Handling errors with Either

There are quite a few ways to indicate and handle errors in Haskell. We are going to look at one solution: using the type Either. Either is defined like this:

data Either a b
  = Left a
  | Right b

Simply put, a value of type Either a b can contain either a value of type a, or a value of type b. We can tell them apart from the constructor used.

Left True :: Either Bool b
Right 'a' :: Either a Char

With this type, we can use the Left constructor to indicate failure with some error value attached, and the Right constructor with one type to represent success with the expected result.

Since Either is polymorphic, we can use any two types to represent failure and success. It is often useful to describe the failure modes using an ADT.

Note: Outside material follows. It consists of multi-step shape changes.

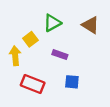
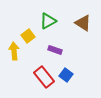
blue square: (72, 82) -> (66, 75), turned 32
red rectangle: (33, 84) -> (44, 77), moved, turned 30

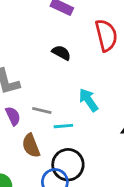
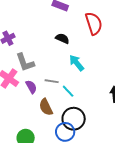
cyan arrow: (88, 100) -> (77, 63), moved
cyan line: (63, 126) -> (68, 91), turned 56

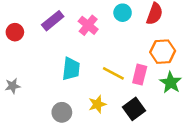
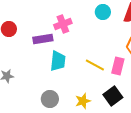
purple rectangle: (53, 21) -> (43, 39), moved, turned 30
pink cross: (88, 25) -> (63, 24), moved, turned 30
yellow star: (97, 104) -> (83, 101), moved

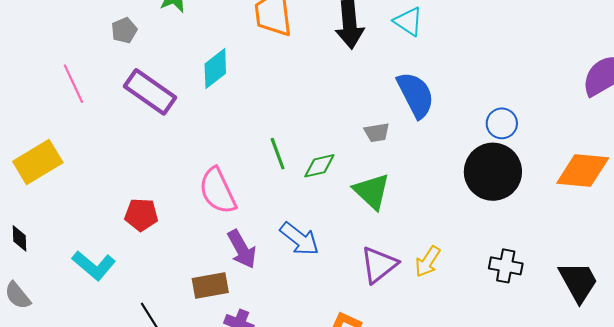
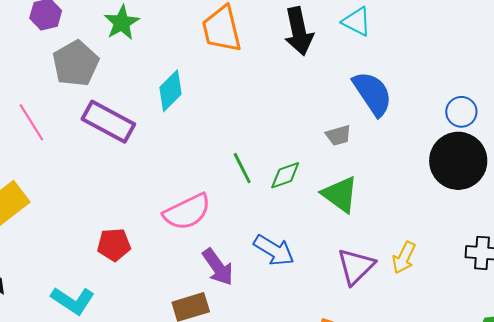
gray pentagon: (124, 30) -> (76, 63), size x1.8
pink semicircle: (218, 191) -> (187, 212), turned -84

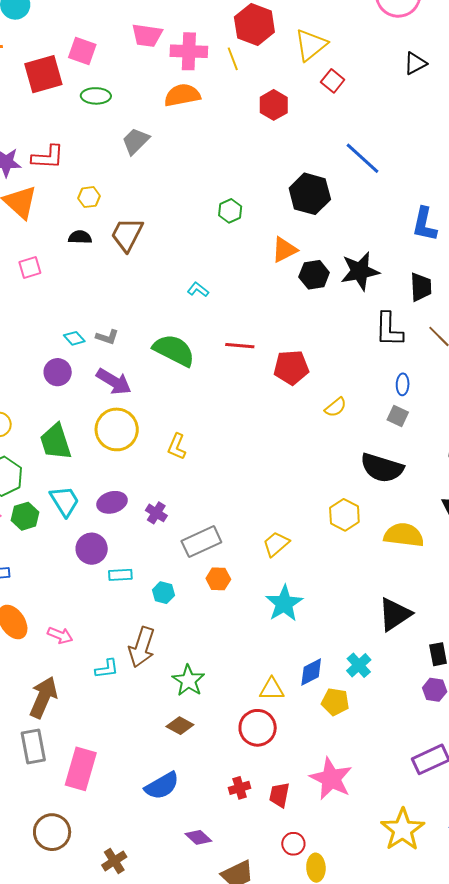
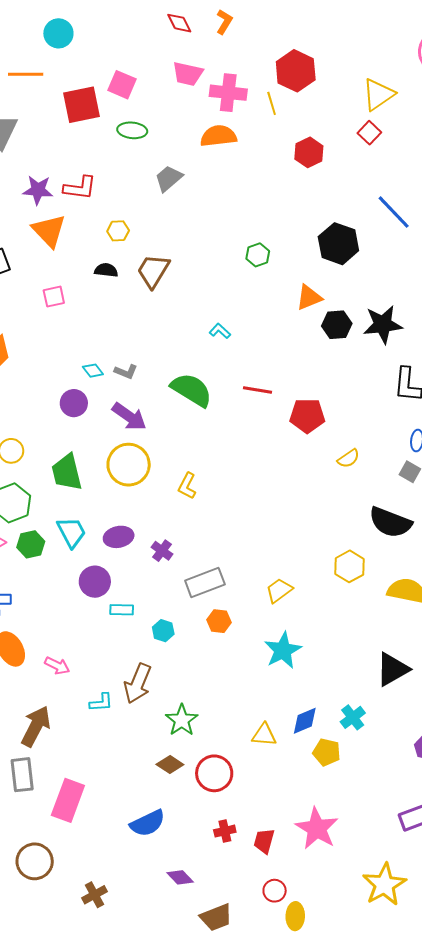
yellow triangle: (311, 45) -> (378, 94), moved
red circle: (258, 728) -> (214, 773), moved

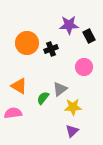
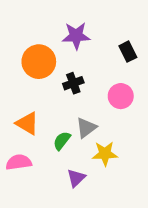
purple star: (69, 25) -> (76, 36), moved
black cross: (51, 49) -> (73, 83), moved
purple triangle: (72, 131) -> (76, 178), moved

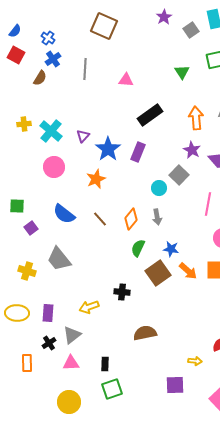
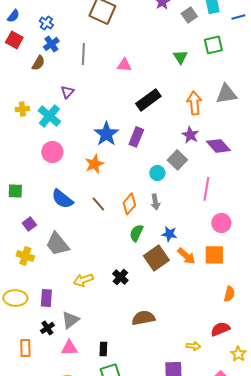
purple triangle: (83, 136) -> (67, 92), moved
purple square: (31, 228) -> (29, 224), moved
black cross: (122, 292) -> (120, 277), turned 35
yellow arrow: (89, 307) -> (83, 280), moved

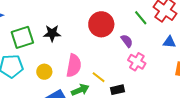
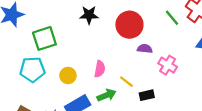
black star: (52, 33) -> (89, 15), moved
purple semicircle: (127, 41) -> (145, 49), moved, turned -48
pink semicircle: (74, 66) -> (100, 69), size x0.7

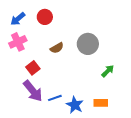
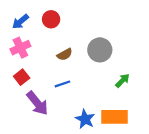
red square: (33, 68) -> (22, 77), moved
blue line: (55, 98) -> (62, 84), moved
orange rectangle: (101, 103) -> (115, 117), size x1.6

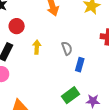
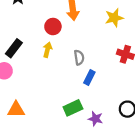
red circle: (17, 26) -> (53, 26), moved

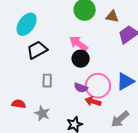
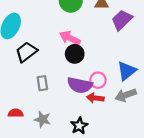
pink circle: (98, 86) -> (98, 80), size x0.6
purple semicircle: (81, 88) -> (80, 85), size x1.6
gray arrow: (120, 119) -> (126, 95), moved, turned 30

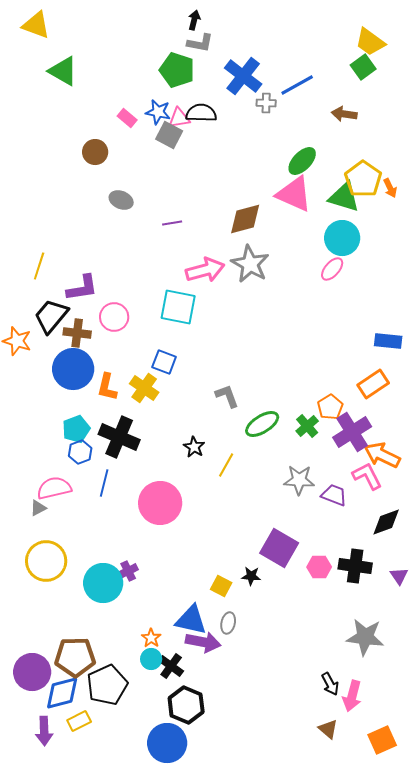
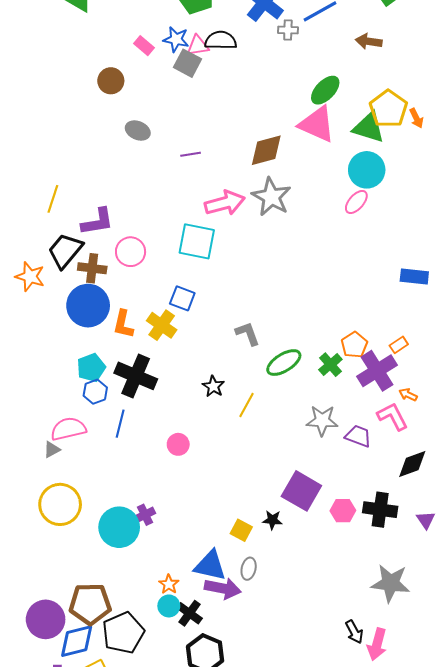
orange rectangle: (373, 384) -> (399, 345), moved, size x0.6
orange arrow: (382, 455) -> (408, 395), size x0.5
pink circle: (160, 503) -> (178, 444), size x0.5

For example, let's say that we want to parse a Char as a decimal digit to an Int. This operation could fail if the Character is not a digit. We can represent this error as a data type:

data ParseDigitError
  = NotADigit Char
  deriving Show

And our parsing function can have the type:

parseDigit :: Char -> Either ParseDigitError Int

Now when we implement our parsing function, we can return Left on an error describing the problem, and Right with the parsed value on successful parsing:

parseDigit :: Char -> Either ParseDigitError Int
parseDigit c =
  case c of
    '0' -> Right 0
    '1' -> Right 1
    '2' -> Right 2
    '3' -> Right 3
    '4' -> Right 4
    '5' -> Right 5
    '6' -> Right 6
    '7' -> Right 7
    '8' -> Right 8
    '9' -> Right 9
    _ -> Left (NotADigit c)

Either a is also an instance of Functor and Applicative, so we have some combinators to work with if we want to combine these kinds of computations.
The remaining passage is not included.